RE: 答复: 答复: Package Release Annoucement: Spark SQL on HBase "Astro"

Yan Zhou.sc Tue, 11 Aug 2015 18:07:41 -0700

No, Astro bulkloader does not use its own shuffle. But map/reduce-side 
processing is somewhat different from HBase’s bulk loader that are used by many 
HBase apps I believe.

From: Ted Malaska [mailto:[email protected]]
Sent: Wednesday, August 12, 2015 8:56 AM
To: Yan Zhou.sc
Cc: [email protected]; Ted Yu; Bing Xiao (Bing); user
Subject: RE: 答复: 答复: Package Release Annoucement: Spark SQL on HBase "Astro"

The bulk load code is 14150 if u r interested.  Let me know how it can be made 
faster.

It's just a spark shuffle and writing hfiles.   Unless astro wrote it's own 
shuffle the times should be very close.
On Aug 11, 2015 8:49 PM, "Yan Zhou.sc" 
<[email protected]<mailto:[email protected]>> wrote:
Ted,

Thanks for pointing out more details of HBase-14181. I am afraid I may still 
need to learn more before I can make very accurate and pointed comments.

As for filter push down, Astro has a powerful approach to basically break down 
arbitrarily complex logic expressions comprising of AND/OR/IN/NOT
to generate partition-specific predicates to be pushed down to HBase. This may 
not be a significant performance improvement if the filter logic is simple 
and/or the processing is IO-bound,
but could be so for online ad-hoc analysis.

For UDFs, Astro supports it both in and out of HBase custom filter.

For secondary index, Astro do not support it now. With the probable support by 
HBase in the future(thanks to Ted Yu’s comments a while ago), we could add this 
support along with its specific optimizations.

For bulk load, Astro has a much faster way to load the tabular data, we believe.

Right now, Astro’s filter pushdown is through HBase built-in filters and custom 
filter.

As for HBase-14181, I see some overlaps with Astro. Both have dependences on 
Spark SQL, and both supports Spark Dataframe as an access interface, both 
supports predicate pushdown.
Astro is not designed for MR (or Spark’s equivalent) access though.

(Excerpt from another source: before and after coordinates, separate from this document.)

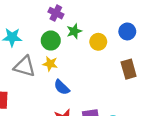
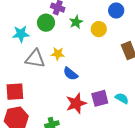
blue circle: (127, 31) -> (116, 10), moved
green circle: (51, 41) -> (46, 23), moved

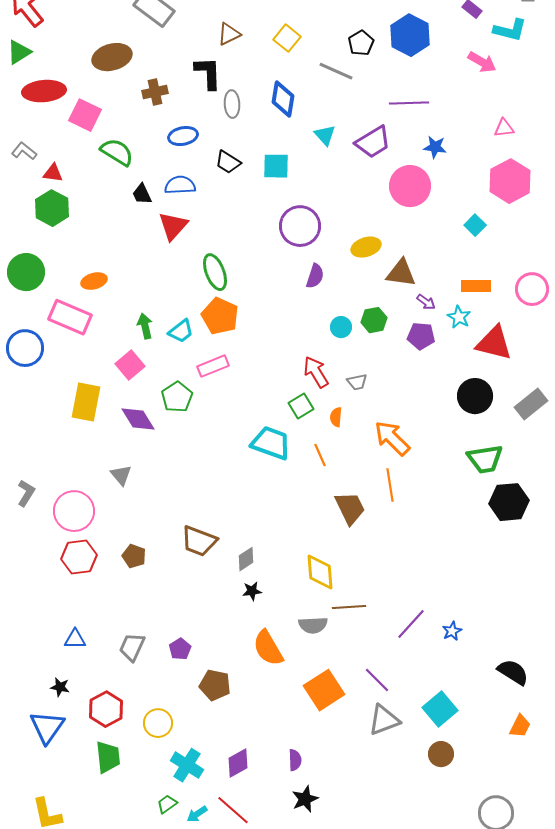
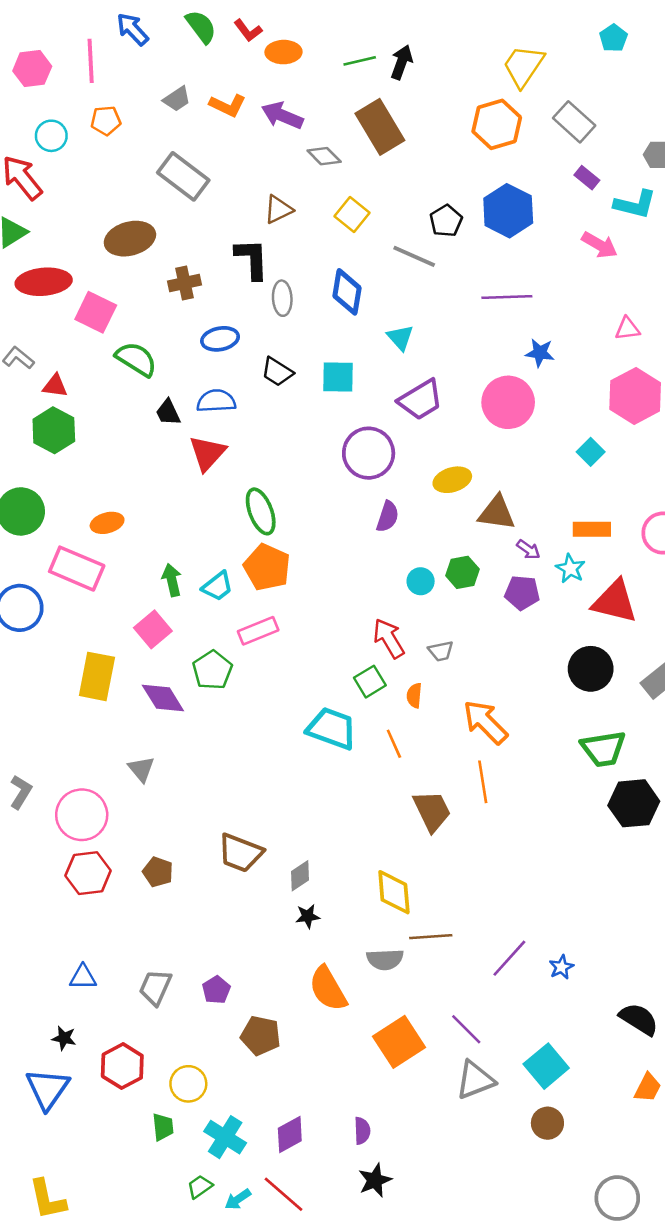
purple trapezoid: (373, 142) -> (421, 400), moved
green trapezoid: (108, 757) -> (163, 1127), moved, size x0.7

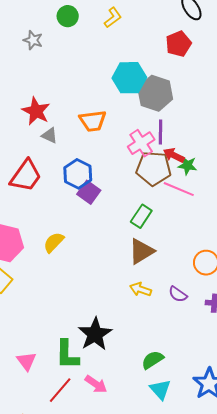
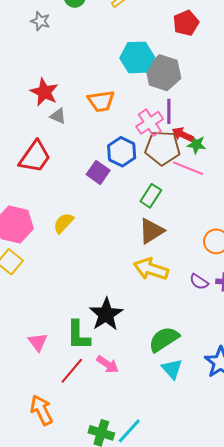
blue hexagon: (78, 174) -> (122, 152), moved
yellow arrow: (141, 289) -> (151, 269), size x1.6
purple semicircle: (178, 294) -> (199, 282), moved
green semicircle: (153, 360) -> (164, 339), size x1.4

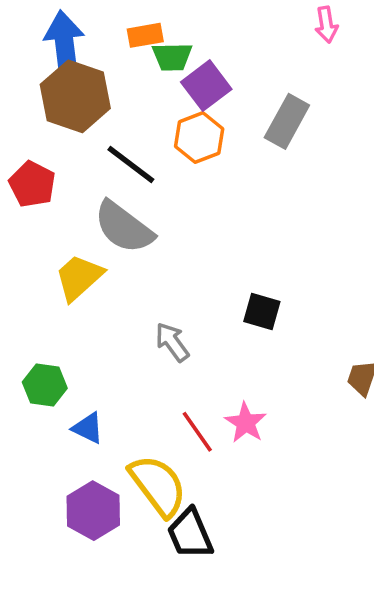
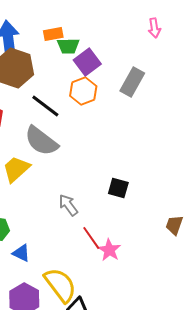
red line: (197, 432) -> (91, 238), moved

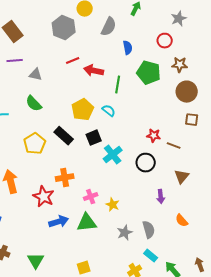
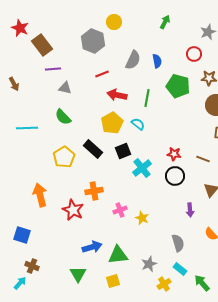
gray semicircle: (109, 27) -> (133, 60), moved
purple line: (15, 61) -> (53, 69), moved
red arrow: (94, 71) -> (117, 95), moved
red star: (154, 136) -> (174, 154), moved
blue arrow: (59, 222) -> (92, 247), moved
green triangle: (87, 223) -> (118, 255), moved
gray star: (125, 233) -> (149, 264), moved
green triangle: (36, 261) -> (78, 274), moved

If HBase-14181 is shooting for access to HBase data through a subset of 
DataFrame functionalities like filter, projection, and other map-side ops, 
would it be feasible to decouple it from Spark?
My understanding is that 14181 does not run Spark execution engine at all, but 
will make use of Spark Dataframe semantic and/or logic planning to pass a logic 
(sub-)plan to the HBase. If true, it might
be desirable to directly support Dataframe in HBase.

Thanks,

From: Ted Malaska 
[mailto:[email protected]<mailto:[email protected]>]
Sent: Wednesday, August 12, 2015 7:28 AM
To: Yan Zhou.sc
Cc: user; [email protected]<mailto:[email protected]>; Bing Xiao (Bing); 
Ted Yu
Subject: RE: 答复: 答复: Package Release Annoucement: Spark SQL on HBase "Astro"

Hey Yan,

I've been the one building out this spark functionality in hbase so maybe I can 
help clarify.

The hbase-spark module is just focused on making spark integration with hbase 
easy and out of the box for both spark and spark streaming.

I and I believe the hbase team has no desire to build a sql engine in hbase.  
This jira comes the closest to that line.  The main thing here is filter push 
down logic for basic sql operation like =, >
, and <.  User define functions and secondary indexes are not in my scope.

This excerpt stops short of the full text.